NextStat for ML Engineers
Rosetta Stone: Physics ↔ ML
NextStat is a high-performance statistical inference engine built in Rust with first-class Python and PyTorch integration. If you come from ML/Data Science rather than particle physics, this page translates the core concepts into familiar terms and shows you what NextStat can do for your training pipeline.
Why Should ML Engineers Care?
In particle physics, the goal is to determine whether a signal exists in noisy data with rigorous uncertainty quantification. This is directly analogous to training a classifier where the loss function itself accounts for systematic uncertainties. NextStat lets you do exactly that — train a neural network whose loss is a full statistical test, not just cross-entropy.
The Key Idea
Instead of training a classifier with cross-entropy and then running a statistical test, NextStat lets you differentiate through the statistical test itself. Your neural network directly optimises discovery significance (Z₀), with all systematic uncertainties profiled out automatically.
Terminology Bridge
| Physics Term | ML Equivalent | NextStat API |
|---|---|---|
| Nuisance Parameters | Latent Variables / Systematics | model.parameters() |
| Signal Strength (μ) | Parameter of Interest / Scale Factor | fit_result.mu |
| Profile Likelihood | Loss Function (marginalised over latents) | profiled_q0_loss() |
| Significance (Z₀) | Metric (higher = better separation) | profiled_z0_loss() |
| Asimov Dataset | Representative Synthetic Data | nextstat.asimov_data() |
| Ranking Plot | Feature Importance | nextstat.interpret.rank_impact() |
| Histogram Template | Binned Distribution / Soft Histogram | SoftHistogram() |
| HistFactory Workspace | Model Config / Experiment Specification | nextstat.from_pyhf() |
The End-to-End Pipeline
# The full differentiable pipeline in 10 lines
import nextstat
from nextstat.torch import SignificanceLoss, SoftHistogram
# 1. Load your statistical model (HistFactory JSON from pyhf)

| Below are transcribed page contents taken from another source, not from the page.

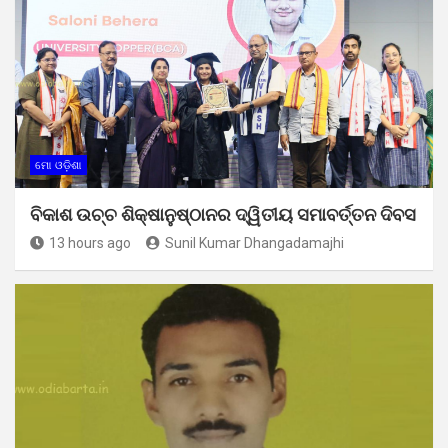
ମୋ ଓଡ଼ିଶା
ବିକାଶ ଉଚ୍ଚ ଶିକ୍ଷାନୁଷ୍ଠାନର ଦ୍ୱିତୀୟ ସମାବର୍ତ୍ତନ ଦିବସ
13 hours ago
Sunil Kumar Dhangadamajhi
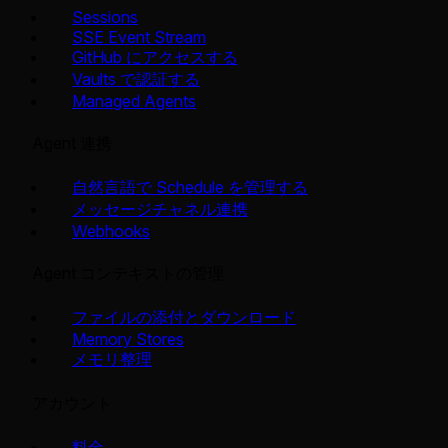
Sessions
SSE Event Stream
GitHub にアクセスする
Vaults で認証する
Managed Agents
Agent 連携
自然言語で Schedule を管理する
メッセージチャネル連携
Webhooks
Agent コンテキストの管理
ファイルの添付とダウンロード
Memory Stores
メモリ整理
アカウント
料金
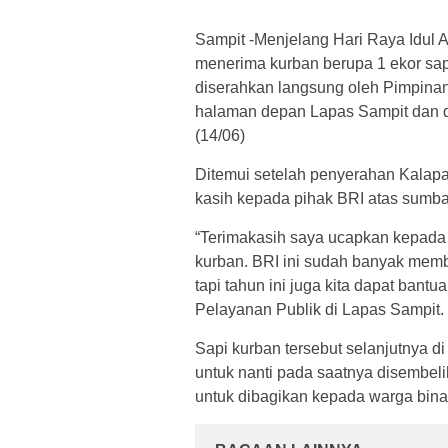
Sampit -Menjelang Hari Raya Idul
menerima kurban berupa 1 ekor sap
diserahkan langsung oleh Pimpina
halaman depan Lapas Sampit dan d
(14/06)
Ditemui setelah penyerahan Kalap
kasih kepada pihak BRI atas sumban
“Terimakasih saya ucapkan kepada
kurban. BRI ini sudah banyak memb
tapi tahun ini juga kita dapat ba
Pelayanan Publik di Lapas Sampit. 
Sapi kurban tersebut selanjutnya d
untuk nanti pada saatnya disembe
untuk dibagikan kepada warga bi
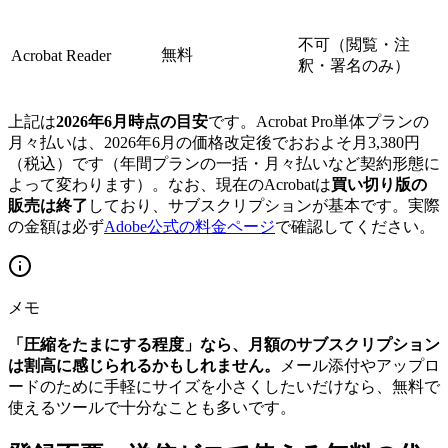
不可（閲覧・注
無料
Acrobat Reader
釈・署名のみ）
上記は
2026年6月時点の目安
です。Acrobat Pro単体プランの
月々払いは、2026年6月の価格改定後でおおよそ月3,380円
（税込）です（年間プランの一括・月々払いなど契約形態に
よって変わります）。なお、現在のAcrobatは
買い切り版の
販売は終了
しており、サブスクリプションが基本です。実際
の金額は必ず
Adobe公式の料金ページ
で確認してください。
メモ
「圧縮をたまにする程度」なら、月額のサブスクリプション
は割高に感じられるかもしれません。
メール添付やアップロ
ードのために手軽にサイズを小さくしたいだけなら、無料で
使えるツールで十分なことも多いです。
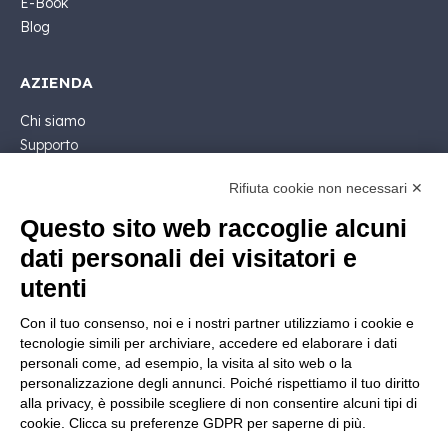
E-Book
Blog
AZIENDA
Chi siamo
Supporto
Contatto Commerciale
Rifiuta cookie non necessari ✕
Contattaci
Segui Nios4
Questo sito web raccoglie alcuni
dati personali dei visitatori e
NOTE LEGALI
utenti
Licenza Software
Con il tuo consenso, noi e i nostri partner utilizziamo i cookie e
Documentazione contrattuale e GDPR
tecnologie simili per archiviare, accedere ed elaborare i dati
Condizioni generali di fornitura
personali come, ad esempio, la visita al sito web o la
Condizioni di vendita
personalizzazione degli annunci. Poiché rispettiamo il tuo diritto
alla privacy, è possibile scegliere di non consentire alcuni tipi di
Condizioni del servizio di supporto
cookie. Clicca su preferenze GDPR per saperne di più.
Informative Privacy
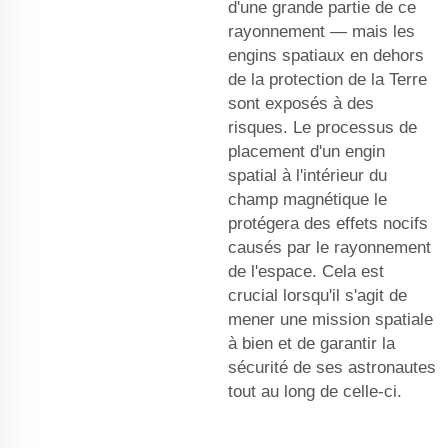
d'une grande partie de ce
rayonnement — mais les
engins spatiaux en dehors
de la protection de la Terre
sont exposés à des
risques. Le processus de
placement d'un engin
spatial à l'intérieur du
champ magnétique le
protégera des effets nocifs
causés par le rayonnement
de l'espace. Cela est
crucial lorsqu'il s'agit de
mener une mission spatiale
à bien et de garantir la
sécurité de ses astronautes
tout au long de celle-ci.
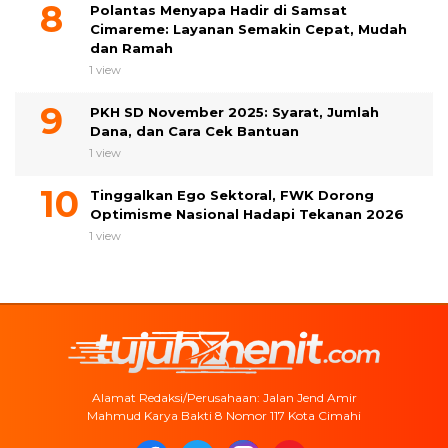
Polantas Menyapa Hadir di Samsat
Cimareme: Layanan Semakin Cepat, Mudah
dan Ramah
1 view
PKH SD November 2025: Syarat, Jumlah
Dana, dan Cara Cek Bantuan
1 view
Tinggalkan Ego Sektoral, FWK Dorong
Optimisme Nasional Hadapi Tekanan 2026
1 view
Alamat Redaksi/Perusahaan: Jalan Jend Amir
Mahmud Karya Bakti 8 Nomor 117 Kota Cimahi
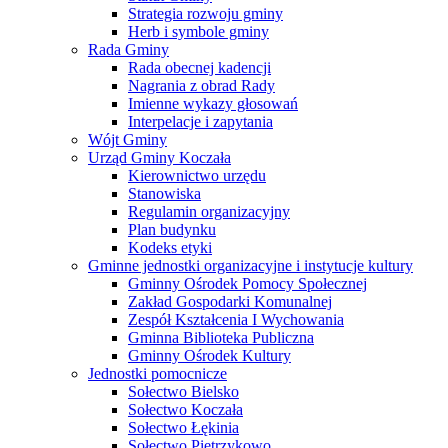
Strategia rozwoju gminy
Herb i symbole gminy
Rada Gminy
Rada obecnej kadencji
Nagrania z obrad Rady
Imienne wykazy głosowań
Interpelacje i zapytania
Wójt Gminy
Urząd Gminy Koczała
Kierownictwo urzędu
Stanowiska
Regulamin organizacyjny
Plan budynku
Kodeks etyki
Gminne jednostki organizacyjne i instytucje kultury
Gminny Ośrodek Pomocy Społecznej
Zakład Gospodarki Komunalnej
Zespół Kształcenia I Wychowania
Gminna Biblioteka Publiczna
Gminny Ośrodek Kultury
Jednostki pomocnicze
Sołectwo Bielsko
Sołectwo Koczała
Sołectwo Łękinia
Sołectwo Pietrzykowo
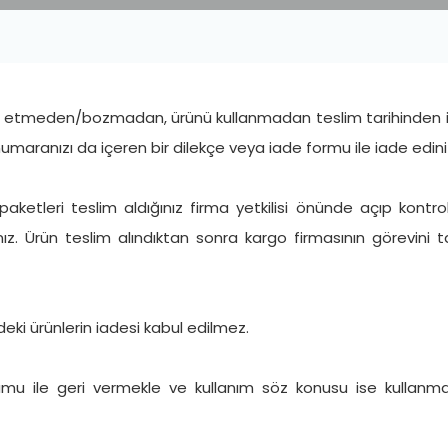
etmeden/bozmadan, ürünü kullanmadan teslim tarihinden itiba
iş numaranızı da içeren bir dilekçe veya iade formu ile iade edini
etleri teslim aldığınız firma yetkilisi önünde açıp kontro
ız. Ürün teslim alındıktan sonra kargo firmasının görevini 
ldeki ürünlerin iadesi kabul edilmez.
rumu ile geri vermekle ve kullanım söz konusu ise kullanma 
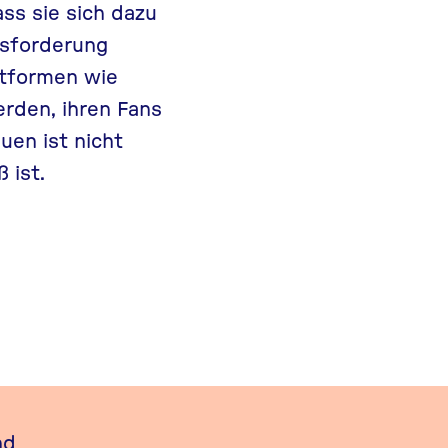
ss sie sich dazu
usforderung
ttformen wie
rden, ihren Fans
uen ist nicht
 ist.
nd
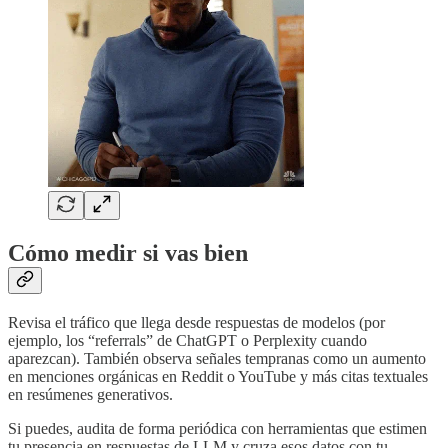
Cómo medir si vas bien
Revisa el tráfico que llega desde respuestas de modelos (por
ejemplo, los “referrals” de ChatGPT o Perplexity cuando
aparezcan). También observa señales tempranas como un aumento
en menciones orgánicas en Reddit o YouTube y más citas textuales
en resúmenes generativos.
Si puedes, audita de forma periódica con herramientas que estimen
tu presencia en respuestas de LLM y cruza esos datos con tu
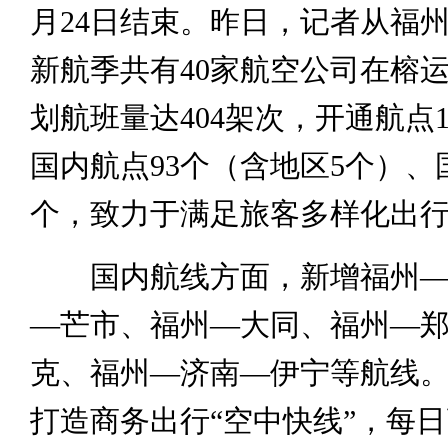
月24日结束。昨日，记者从福
新航季共有40家航空公司在榕
划航班量达404架次，开通航点1
国内航点93个（含地区5个）、
个，致力于满足旅客多样化出
国内航线方面，新增福州—
—芒市、福州—大同、福州—
克、福州—济南—伊宁等航线
打造商务出行“空中快线”，每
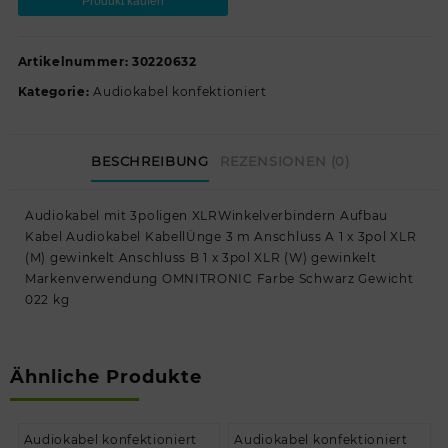
Produkt kaufen
Artikelnummer:
30220632
Kategorie:
Audiokabel konfektioniert
BESCHREIBUNG
REZENSIONEN (0)
Audiokabel mit 3poligen XLRWinkelverbindern Aufbau
Kabel Audiokabel KabellÜnge 3 m Anschluss A 1 x 3pol XLR
(M) gewinkelt Anschluss B 1 x 3pol XLR (W) gewinkelt
Markenverwendung OMNITRONIC Farbe Schwarz Gewicht
022 kg
Ähnliche Produkte
Audiokabel konfektioniert
Audiokabel konfektioniert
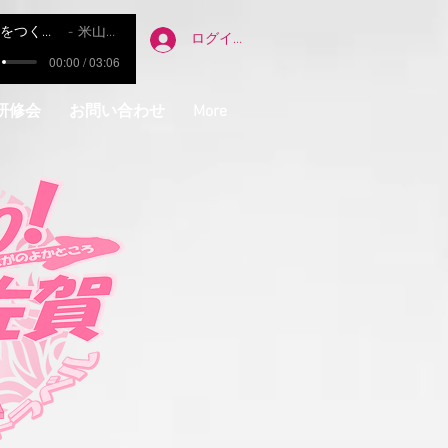
明日をつくる友達
米山正夫
ログイン
00:00 / 03:06
研修会
お問い合わせ
More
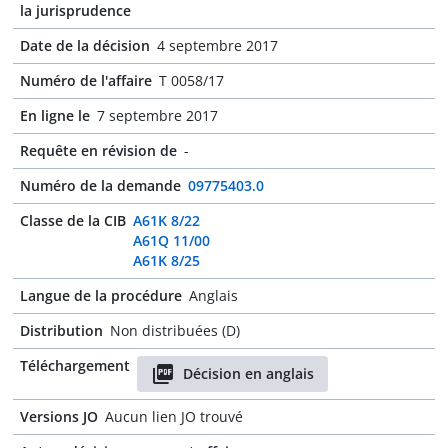
la jurisprudence
Date de la décision
4 septembre 2017
Numéro de l'affaire
T 0058/17
En ligne le
7 septembre 2017
Requête en révision de
-
Numéro de la demande
09775403.0
Classe de la CIB
A61K 8/22
A61Q 11/00
A61K 8/25
Langue de la procédure
Anglais
Distribution
Non distribuées (D)
Téléchargement
Décision en anglais
Versions JO
Aucun lien JO trouvé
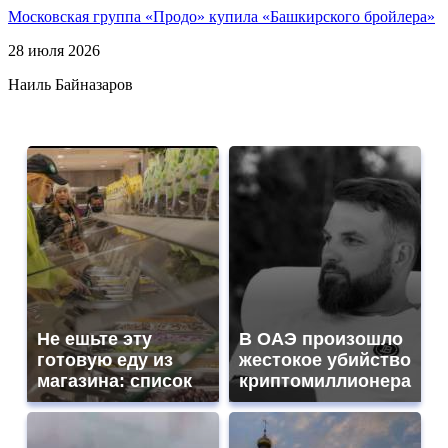
Московская группа «Продо» купила «Башкирского бройлера»
28 июля 2026
Наиль Байназаров
Не ешьте эту
В ОАЭ произошло
готовую еду из
жестокое убийство
магазина: список
криптомиллионера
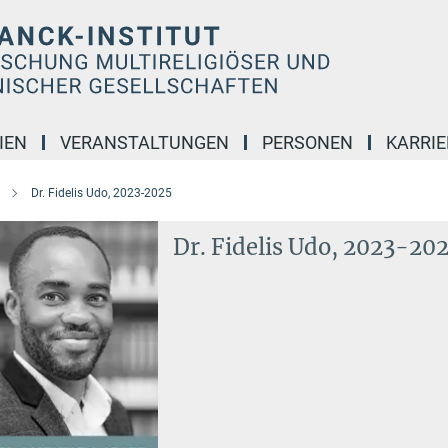
IEN
VERANSTALTUNGEN
PERSONEN
KARRIE
Dr. Fidelis Udo, 2023-2025
Dr. Fidelis Udo, 2023-20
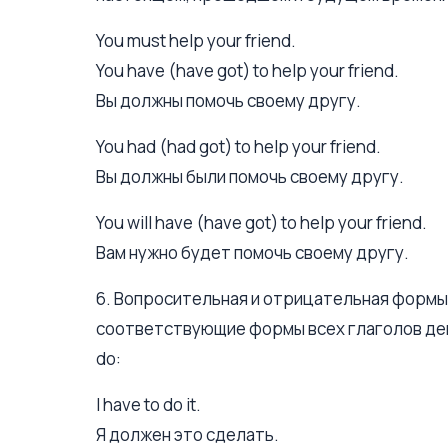
You must help your friend.
You have (have got) to help your friend.
Вы должны помочь своему другу.
You had (had got) to help your friend.
Вы должны были помочь своему другу.
You will have (have got) to help your friend.
Вам нужно будет помочь своему другу.
6. Вопросительная и отрицательная формы гл
соответствующие формы всех глаголов дейс
do:
I have to do it.
Я должен это сделать.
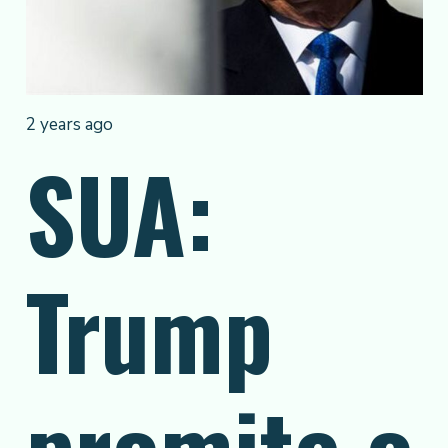
2 years ago
SUA:
Trump
promite o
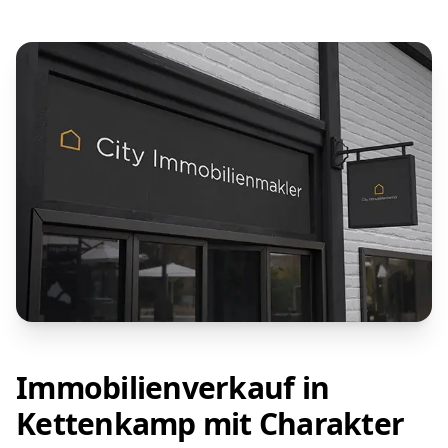
Immobilienverkauf in
Kettenkamp mit Charakter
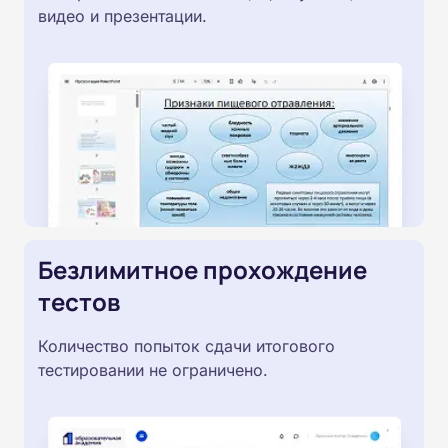
видео и презентации.
Безлимитное прохождение
тестов
Количество попыток сдачи итогового
тестировании не ограничено.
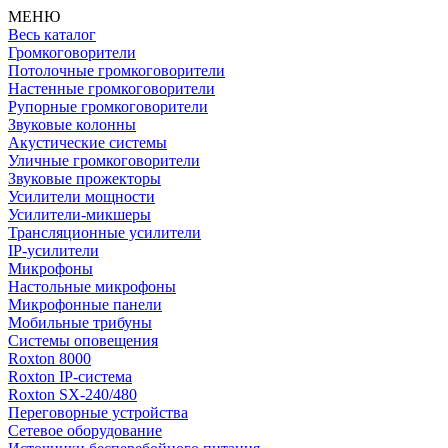
МЕНЮ
Весь каталог
Громкоговорители
Потолочные громкоговорители
Настенные громкоговорители
Рупорные громкоговорители
Звуковые колонны
Акустические системы
Уличные громкоговорители
Звуковые прожекторы
Усилители мощности
Усилители-микшеры
Трансляционные усилители
IP-усилители
Микрофоны
Настольные микрофоны
Микрофонные панели
Мобильные трибуны
Системы оповещения
Roxton 8000
Roxton IP-система
Roxton SX-240/480
Переговорные устройства
Сетевое оборудование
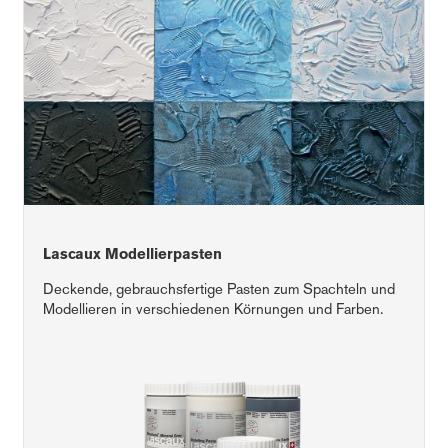
Lascaux Modellierpasten
Deckende, gebrauchsfertige Pasten zum Spachteln und
Modellieren in verschiedenen Körnungen und Farben.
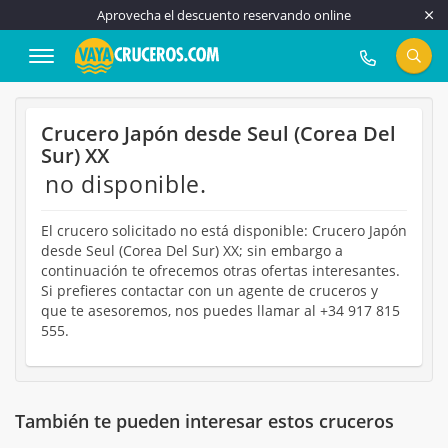
Aprovecha el descuento reservando online
917 815 555
Crucero Japón desde Seul (Corea Del
Sur) XX
no disponible.
El crucero solicitado no está disponible: Crucero Japón
desde Seul (Corea Del Sur) XX; sin embargo a
continuación te ofrecemos otras ofertas interesantes.
Si prefieres contactar con un agente de cruceros y
que te asesoremos, nos puedes llamar al +34 917 815
555.
También te pueden interesar estos cruceros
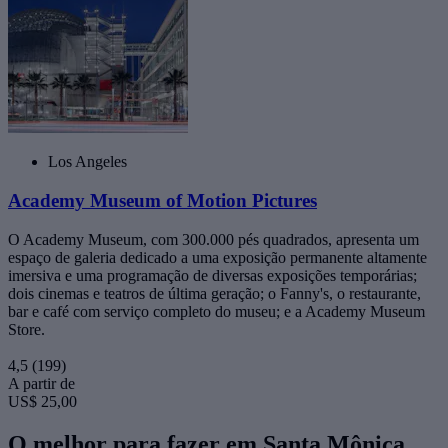
Los Angeles
Academy Museum of Motion Pictures
O Academy Museum, com 300.000 pés quadrados, apresenta um
espaço de galeria dedicado a uma exposição permanente altamente
imersiva e uma programação de diversas exposições temporárias;
dois cinemas e teatros de última geração; o Fanny's, o restaurante,
bar e café com serviço completo do museu; e a Academy Museum
Store.
4,5
(199)
A partir de
US$ 25,00
O melhor para fazer em Santa Mônica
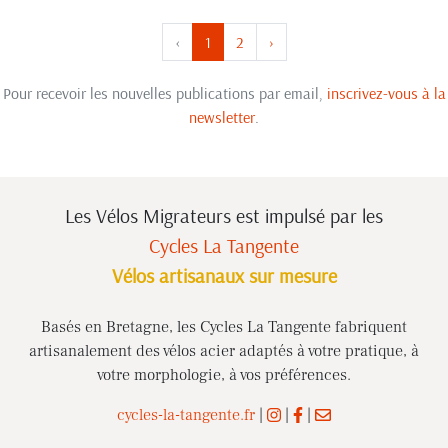
‹
1
2
›
Pour recevoir les nouvelles publications par email,
inscrivez-vous à la
newsletter
.
Les Vélos Migrateurs est impulsé
par les
Cycles La Tangente
Vélos artisanaux sur mesure
Basés en Bretagne, les Cycles La Tangente fabriquent
artisanalement des vélos acier adaptés à votre pratique, à
votre morphologie, à vos préférences.
cycles-la-tangente.fr
|
|
|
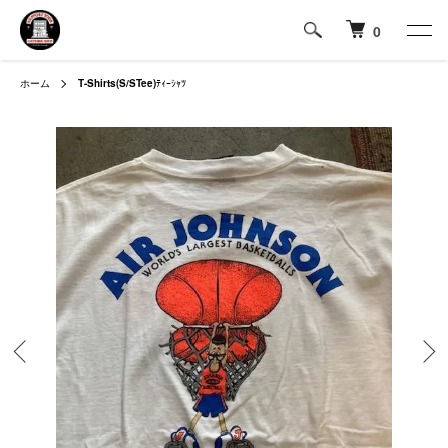
0
ホーム
T-Shirts(S/STee)
ﾃｨｰｼｬﾂ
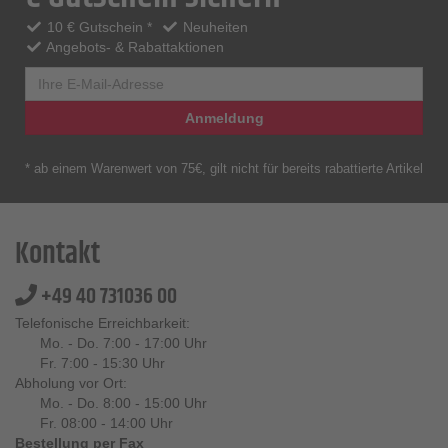
10 € Gutschein *
Neuheiten
Angebots- & Rabattaktionen
Anmeldung
* ab einem Warenwert von 75€, gilt nicht für bereits rabattierte Artikel
Kontakt
+49 40 731036 00
Telefonische Erreichbarkeit:
Mo. - Do. 7:00 - 17:00 Uhr
Fr. 7:00 - 15:30 Uhr
Abholung vor Ort:
Mo. - Do. 8:00 - 15:00 Uhr
Fr. 08:00 - 14:00 Uhr
Bestellung per Fax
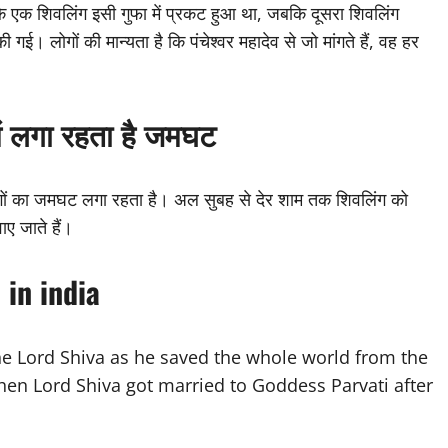
ैं कि एक शिवलिंग इसी गुफा में प्रकट हुआ था, जबकि दूसरा शिवलिंग
गई। लोगों की मान्यता है कि पंचेश्वर महादेव से जो मांगते हैं, वह हर
ं लगा रहता है जमघट
लोगों का जमघट लगा रहता है। अल सुबह से देर शाम तक शिवलिंग को
ाए जाते हैं।
 in india
the Lord Shiva as he saved the whole world from the
when Lord Shiva got married to Goddess Parvati after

model = nextstat.from_pyhf(workspace_json)
# 2. Create a differentiable loss (uses GPU profiled significance)
loss_fn = SignificanceLoss(model, "signal")
# 3. Differentiable binning: NN scores → soft histogram
soft_hist = SoftHistogram(bin_edges=torch.linspace(0, 1, 11))
# 4. Training loop
for batch_x, batch_w in dataloader:
scores = classifier(batch_x) # NN → [N] scores
histogram = soft_hist(scores, batch_w) # → [10] soft bins
loss = loss_fn(histogram.double().cuda()) # → -Z₀ scalar
loss.backward() # gradients flow to NN
optimizer.step()What's Different from pyhf / neos?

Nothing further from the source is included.